Aurait-on cherché un stratagème pour mettre en évidence les failles du système que l’on aurait à peine pu trouver mieux. Malheureusement, cette fin était bien loin des intentions des acteurs de cette histoire.
Cette histoire, c’est celle de la vaisselle en bambou. Plus précisément, les bols, assiettes et autres tasses réutilisables, faits d’un mélange de fibres de bambou et de mélamine, une matière plastique. Vendue depuis des années en Suisse, elle était particulièrement prisée comme vaisselle pour les enfants, car légère et relativement solide. Sans oublier que ses attributs, souvent vendus comme «naturels», caressaient la conscience écologique des parents. C’est aussi cet aspect qui a propulsé le gobelet à café en bambou comme alternative au gobelet jetable.
C’était jusqu’à ce que différentes études montrent qu’une importante partie de la vaisselle vendue était de piètre qualité et que ses composants migraient dans la nourriture à des taux souvent supérieurs aux valeurs limites, surtout en contact avec des aliments chauds. Selon une analyse du chimiste cantonal genevois, de mars, près de 40% de la vaisselle en bambou mélaminée dépasse les valeurs limites de migration de formaldéhyde et de mélamine.

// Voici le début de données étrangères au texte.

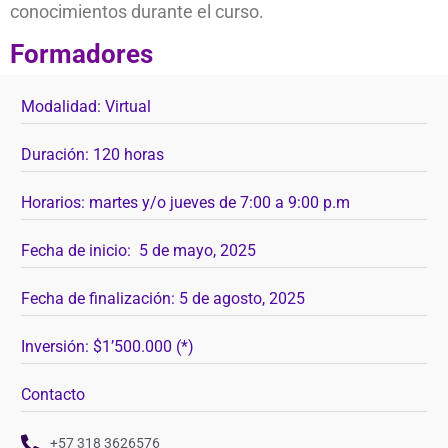
conocimientos durante el curso.
Formadores
Modalidad: Virtual
Duración: 120 horas
Horarios: martes y/o jueves de 7:00 a 9:00 p.m
Fecha de inicio: 5 de mayo, 2025
Fecha de finalización: 5 de agosto, 2025
Inversión: $1’500.000 (*)
Contacto
+57 318 3626576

Les irrégularités s’accumulent
Les signalements d’irrégularités s’accumulant, le groupe d’experts de la Commission européenne sur les matériaux plastiques en contact avec les aliments, s’est saisi du dossier. Sa conclusion en juin 2020: la vaisselle composite avec bambou n’est pas conforme à la législation européenne – également appliquée en Suisse dans ce domaine. Surprise: cela n’est pas directement lié aux dépassements des valeurs limites de migration. En réalité, le bambou ne fait pas partie de la liste des additifs autorisés pour les matières plastiques en contact avec les denrées alimentaires (lire «Vaisselle interdite»). Pour l’y ajouter, une demande d’autorisation doit être déposée, ce qui requiert un dossier complexe.
Comment est-il possible d’avoir commercialisé pendant aussi longtemps des produits non conformes? La réponse se résume en deux mots: principe d’autocontrôle. Cela veut dire qu’il incombe aux fabricants, aux importateurs et aux distributeurs de s’assurer de la légalité de leurs produits.
Le bambou n’est pas du bois
Constatant que les articles avec bambou étaient souvent étiquetés comme naturels et écologiques, les experts de l’UE se sont demandé si les fabricants ou les importateurs n’avaient pas réalisé que ces produits étaient du plastique, «par erreur ou manque de connaissance de la législation applicable». Même les autorités semblent dans le flou. Le Conseil fédéral, par exemple, n’a pas fait mention d’une non-conformité à la liste des additifs après sêtre penché sur la question pour répondre à une interpellation de la conseillère nationale Sophie Michaud Gigon en mai 2020.
Une des marques concernées est la Française Ekobo, pionnière en matière de bambou mélaminé. Son propriétaire Bruno Louis, contacté par Bon à Savoir, considère le bambou comme une fibre de bois, un additif autorisé au plastique. Pendant près de dix ans, les autorités n’ont pas contesté que les produits de bambou faisaient partie de cette catégorie, dénonce-t-il. Pour lui, il ne fait aucun doute que des intérêts économiques ont joué dans ce revirement.
Les autorités se renvoient la balle
En Suisse, Ekobo est importée par l’entreprise de Thomas Merlo. Il nous explique que la marchandise était déclarée de façon transparente et n’a jamais eu de problème à la douane. A ses yeux, c’est la confirmation que la vaisselle de bambou était conforme.
Confrontées à cette remarque, les autorités se renvoient la balle. L’Administration fédérale des douanes (AFD) répond quen cas de doute, la douane contacte le laboratoire cantonal du domicile de l’importateur et que cela a été fait une fois en 2018. L’AFD souligne aussi que l’Office fédéral de la sécurité alimentaire (OSAV) n’avait pas émis d’interdiction d’importation. Ce dernier explique qu’une telle mesure aurait été disproportionnée.
Enfin, en bout de chaîne, il y a le revendeur. Dans le cas dEkobo, souvent des petites boutiques spécialisées qui n’ont pas les moyens de vérifier la légalité de leurs marchandises et font confiance à leurs fournisseurs. Migros et Coop, qui vendaient de la vaisselle en bambou d’autres provenances, ont retiré ces produits après une information de l’OSAV.
Malgré cet échec de l’autocontrôle, les autorités ne le remettent pas en cause. «L’autocontrôle est une pierre angulaire de la législation alimentaire dans son ensemble», souligne l’OSAV. La surveillance, qui incombe aux cantons, se fait selon les risques.